Entscheidungsstichwort (Thema)

Zulässigkeit einer Richtervorlage. Entstehung der Selbstverbrauchsteuer

 

Leitsatz (amtlich)

Zur Zulässigkeit einer Richtervorlage gemäß Art. 100 Abs. 1 GG.

 

Leitsatz (redaktionell)

1. Die Begründung eines Vorlagebeschlusses muß ergeben, inwiefern die Entscheidung des vorlegenden Gerichts von der Gültigkeit der zur Prüfung gestellten Rechtsvorschrift abhängt und mit welcher übergeordneten Rechtsnorm sie unvereinbar ist. Der Vorlagebeschluß muß aus sich heraus ohne Beiziehung von Akten verständlich sein. Das vorlegende Gericht hat in den Gründen seines Beschlusses den Sachverhalt, soweit er für die rechtliche Beurteilung wesentlich ist, und die rechtlichen Erwägungen erschöpfend darzulegen.

2. Im übrigen hat das vorlegende Gericht auch in seinem Berichtigungsbeschluß die gebotene Auseinandersetzung mit dem ausführlichen Urteil des Bundesfinanzhofs vom 27. März 1981 – V R 97/77 – (BFHE 133, 106) zu den hier maßgeblichen Bestimmungen des Steueränderungsgesetzes 1973 und den damit verbundenen verfassungsrechtlichen Fragen vermissen lassen.

3. Aus § 30 Abs. 2 UStG 1973 ergibt sich, daß die Selbstverbrauchbesteuerung erst dann ausgelöst wird, wenn der Unternehmer seinen Investitionsentschluß in der Weise verwirklicht, daß er den Investitionsgegenstand der Verwendung oder Nutzung als Anlagevermögen zuführt.

 

Normenkette

GG Art. 20. Abs. 3, Art. 100 Abs. 1; BVerfGG § 80 Abs. 2; UStG § 27 Abs. 15 Fassung: 1973-06-26, § 30 Fassung: 1973-06-26

 

Verfahrensgang

FG Münster (Vorlegungsbeschluss vom 01.04.1982; Aktenzeichen V 3297/78 U)

 

Gründe

Die Vorlage betrifft die Frage, ob es mit dem Grundgesetz vereinbar ist, daß die Selbstverbrauchsteuer auf die Zuführung solcher Wirtschaftsgüter zum Anlagevermögen erhoben wird, die der Unternehmer vor dem Beschluß des Deutschen Bundestages über die Wiedereinführung der Steuer bestellt hat.

I.

Die Bundesregierung beschloß am 9. Mai 1973 ein Stabilitätsprogramm, das u. a. zur Dämpfung der besonders expansiven Investitionsnachfrage eine auf längstens zwei Jahre befristete Investitionsteuer vorsah.

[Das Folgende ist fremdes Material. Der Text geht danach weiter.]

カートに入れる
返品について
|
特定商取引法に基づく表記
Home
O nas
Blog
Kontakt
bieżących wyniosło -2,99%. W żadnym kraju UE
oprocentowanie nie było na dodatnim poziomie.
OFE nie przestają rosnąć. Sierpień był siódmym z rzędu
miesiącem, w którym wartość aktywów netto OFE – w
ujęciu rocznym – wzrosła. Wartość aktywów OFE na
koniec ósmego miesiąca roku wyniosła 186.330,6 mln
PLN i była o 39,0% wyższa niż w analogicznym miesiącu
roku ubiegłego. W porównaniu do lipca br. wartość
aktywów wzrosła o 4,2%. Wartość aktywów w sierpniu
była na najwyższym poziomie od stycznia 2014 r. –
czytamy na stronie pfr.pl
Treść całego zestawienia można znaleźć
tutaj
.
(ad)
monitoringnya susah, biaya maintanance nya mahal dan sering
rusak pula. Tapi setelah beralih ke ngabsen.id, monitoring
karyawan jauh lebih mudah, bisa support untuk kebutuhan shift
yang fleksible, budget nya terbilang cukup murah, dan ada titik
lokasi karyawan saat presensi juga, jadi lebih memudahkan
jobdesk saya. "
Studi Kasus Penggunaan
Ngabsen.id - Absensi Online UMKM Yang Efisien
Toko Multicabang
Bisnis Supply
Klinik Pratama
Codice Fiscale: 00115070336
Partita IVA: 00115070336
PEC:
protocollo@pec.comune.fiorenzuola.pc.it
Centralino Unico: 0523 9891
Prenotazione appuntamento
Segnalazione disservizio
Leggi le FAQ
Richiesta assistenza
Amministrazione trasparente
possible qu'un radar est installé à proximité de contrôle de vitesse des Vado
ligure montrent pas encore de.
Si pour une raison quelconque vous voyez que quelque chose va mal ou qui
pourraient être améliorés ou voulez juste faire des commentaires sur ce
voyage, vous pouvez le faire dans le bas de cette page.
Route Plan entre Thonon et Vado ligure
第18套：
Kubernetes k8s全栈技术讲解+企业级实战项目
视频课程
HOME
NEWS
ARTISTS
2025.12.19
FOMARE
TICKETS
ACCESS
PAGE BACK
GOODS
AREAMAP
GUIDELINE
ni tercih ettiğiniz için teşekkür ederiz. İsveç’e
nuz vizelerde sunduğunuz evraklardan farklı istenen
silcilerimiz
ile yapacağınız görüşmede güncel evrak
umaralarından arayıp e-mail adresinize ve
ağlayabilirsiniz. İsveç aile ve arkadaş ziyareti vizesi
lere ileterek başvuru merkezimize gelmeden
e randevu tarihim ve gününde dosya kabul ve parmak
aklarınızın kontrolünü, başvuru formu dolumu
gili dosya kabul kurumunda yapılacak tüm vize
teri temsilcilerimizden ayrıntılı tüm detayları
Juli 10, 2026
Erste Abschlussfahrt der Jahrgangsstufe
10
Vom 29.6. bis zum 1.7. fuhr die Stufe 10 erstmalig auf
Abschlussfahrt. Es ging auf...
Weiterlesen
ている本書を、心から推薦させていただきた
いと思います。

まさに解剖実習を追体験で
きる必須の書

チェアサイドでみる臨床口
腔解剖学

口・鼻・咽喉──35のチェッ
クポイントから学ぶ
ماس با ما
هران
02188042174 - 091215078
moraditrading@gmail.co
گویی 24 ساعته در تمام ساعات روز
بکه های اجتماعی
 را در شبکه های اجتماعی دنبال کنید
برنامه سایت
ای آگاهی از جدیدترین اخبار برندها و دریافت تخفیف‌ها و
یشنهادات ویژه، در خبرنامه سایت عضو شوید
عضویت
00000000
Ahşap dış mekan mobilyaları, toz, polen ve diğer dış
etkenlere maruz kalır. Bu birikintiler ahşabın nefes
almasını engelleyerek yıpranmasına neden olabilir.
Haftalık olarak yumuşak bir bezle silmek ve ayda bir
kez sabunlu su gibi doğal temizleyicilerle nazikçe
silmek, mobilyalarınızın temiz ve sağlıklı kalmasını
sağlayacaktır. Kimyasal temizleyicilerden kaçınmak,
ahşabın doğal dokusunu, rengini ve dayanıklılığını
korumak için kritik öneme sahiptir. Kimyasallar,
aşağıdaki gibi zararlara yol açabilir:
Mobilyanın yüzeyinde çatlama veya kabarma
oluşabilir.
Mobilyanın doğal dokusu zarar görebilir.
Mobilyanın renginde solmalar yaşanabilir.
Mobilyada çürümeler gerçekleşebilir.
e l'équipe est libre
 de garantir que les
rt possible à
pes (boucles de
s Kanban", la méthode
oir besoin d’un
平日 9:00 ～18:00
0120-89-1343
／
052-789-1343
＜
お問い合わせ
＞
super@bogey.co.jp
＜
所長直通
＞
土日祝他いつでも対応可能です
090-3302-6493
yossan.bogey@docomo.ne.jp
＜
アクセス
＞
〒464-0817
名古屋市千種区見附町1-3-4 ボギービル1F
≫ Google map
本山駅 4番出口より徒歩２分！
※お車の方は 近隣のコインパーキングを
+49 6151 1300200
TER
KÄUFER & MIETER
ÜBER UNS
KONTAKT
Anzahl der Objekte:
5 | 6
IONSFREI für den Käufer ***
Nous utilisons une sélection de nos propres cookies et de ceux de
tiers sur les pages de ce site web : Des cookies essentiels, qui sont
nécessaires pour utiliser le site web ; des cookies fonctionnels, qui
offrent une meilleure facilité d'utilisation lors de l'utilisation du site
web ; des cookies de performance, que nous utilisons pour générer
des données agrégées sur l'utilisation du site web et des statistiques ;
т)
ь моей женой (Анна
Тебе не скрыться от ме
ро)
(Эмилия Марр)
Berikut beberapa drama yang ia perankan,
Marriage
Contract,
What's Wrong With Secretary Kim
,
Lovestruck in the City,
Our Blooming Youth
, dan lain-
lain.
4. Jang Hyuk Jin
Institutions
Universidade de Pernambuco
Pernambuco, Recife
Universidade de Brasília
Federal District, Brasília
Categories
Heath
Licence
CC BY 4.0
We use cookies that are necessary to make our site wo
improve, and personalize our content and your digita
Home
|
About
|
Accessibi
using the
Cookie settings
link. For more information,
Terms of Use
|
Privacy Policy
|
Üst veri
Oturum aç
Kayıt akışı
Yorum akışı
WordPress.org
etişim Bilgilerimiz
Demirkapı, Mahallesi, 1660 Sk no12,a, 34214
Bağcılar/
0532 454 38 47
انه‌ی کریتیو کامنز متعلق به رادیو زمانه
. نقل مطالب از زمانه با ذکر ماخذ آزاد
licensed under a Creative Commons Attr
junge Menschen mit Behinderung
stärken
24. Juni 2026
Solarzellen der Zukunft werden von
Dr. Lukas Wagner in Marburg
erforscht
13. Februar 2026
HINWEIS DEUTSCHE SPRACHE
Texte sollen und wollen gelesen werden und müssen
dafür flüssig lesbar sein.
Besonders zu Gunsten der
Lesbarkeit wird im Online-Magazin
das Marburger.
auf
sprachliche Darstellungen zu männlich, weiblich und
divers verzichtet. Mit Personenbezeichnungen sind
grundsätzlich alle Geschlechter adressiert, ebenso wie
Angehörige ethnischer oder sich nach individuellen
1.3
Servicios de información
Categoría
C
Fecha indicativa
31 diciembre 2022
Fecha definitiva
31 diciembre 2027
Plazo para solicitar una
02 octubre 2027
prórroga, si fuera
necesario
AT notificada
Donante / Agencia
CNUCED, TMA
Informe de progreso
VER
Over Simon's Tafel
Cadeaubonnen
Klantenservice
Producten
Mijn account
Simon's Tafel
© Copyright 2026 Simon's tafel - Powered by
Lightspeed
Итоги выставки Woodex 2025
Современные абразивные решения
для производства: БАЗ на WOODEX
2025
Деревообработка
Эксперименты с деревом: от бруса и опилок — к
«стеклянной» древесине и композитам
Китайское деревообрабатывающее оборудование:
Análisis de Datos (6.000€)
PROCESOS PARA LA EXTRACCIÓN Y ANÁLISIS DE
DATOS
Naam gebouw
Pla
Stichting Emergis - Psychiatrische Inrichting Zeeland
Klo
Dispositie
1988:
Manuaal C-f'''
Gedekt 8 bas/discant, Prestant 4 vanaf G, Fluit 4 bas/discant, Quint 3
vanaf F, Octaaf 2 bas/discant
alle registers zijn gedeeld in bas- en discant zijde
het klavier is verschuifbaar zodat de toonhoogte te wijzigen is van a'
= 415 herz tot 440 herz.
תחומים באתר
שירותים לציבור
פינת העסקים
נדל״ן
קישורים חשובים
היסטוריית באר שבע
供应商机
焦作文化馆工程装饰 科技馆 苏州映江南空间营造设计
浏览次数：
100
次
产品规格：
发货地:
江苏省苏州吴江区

Diese Steuer sollte mit Wirkung vom 9. Mai 1973 im Rahmen der Mehrwertsteuer erhoben werden.

Der steuerliche Inhalt des Stabilitätsprogramms wurde nach seiner Bekanntgabe am 10. Mai 1973 in die Ausschußberatungen über den Entwurf eines Steueränderungsgesetzes 1973 eingebracht. In der Sitzung vom 23. Mai 1973 nahm der Deutsche Bundestag die Vorlage in zweiter und dritter Lesung an. Nach seiner Verkündung am 28. Juni 1973 (BGBl. I S. 676) trat das Steueränderungsgesetz 1973 am 29. Juni 1973 in Kraft.

Die hier maßgeblichen Vorschriften des Steueränderungsgesetzes 1973 lauten auszugsweise:

Artikel 6

Umsatzsteuer

§ 1

Änderung des Umsatzsteuergesetzes

Das Umsatzsteuergesetz (Mehrwertsteuer) vom 29. Mai 1967

(Bundesgesetzbl. I S. 545) … wird wie folgt geändert:

1.-10. …

11. § 27 wird wie folgt geändert:

a)-d) …

e) Hinter Absatz 14 wird folgender Absatz 15 angefügt:

„(15) Die Vorschrift des § 30 in der Fassung des Steueränderungsgesetzes 1973 ist auf den Selbstverbrauch anzuwenden, der in der Zeit vom 9. Mai 1973 bis zum 30. April 1975 bewirkt wird. Hat der Unternehmer in diesem Zeitraum ein Wirtschaftsgut bestellt oder mit dessen Herstellung begonnen, so entfällt für dieses Wirtschaftsgut die in Satz 1 bezeichnete Befristung für die Anwendung des § 30. Die Vorschrift des § 30 ist jedoch nicht anzuwenden, wenn der Selbstverbrauch auf ein Wirtschaftsgut entfällt, das vom Unternehmer nachweislich vor dem 9. Mai 1973 bestellt worden ist oder mit dessen Herstellung der Unternehmer vor diesem Zeitpunkt begonnen hat …”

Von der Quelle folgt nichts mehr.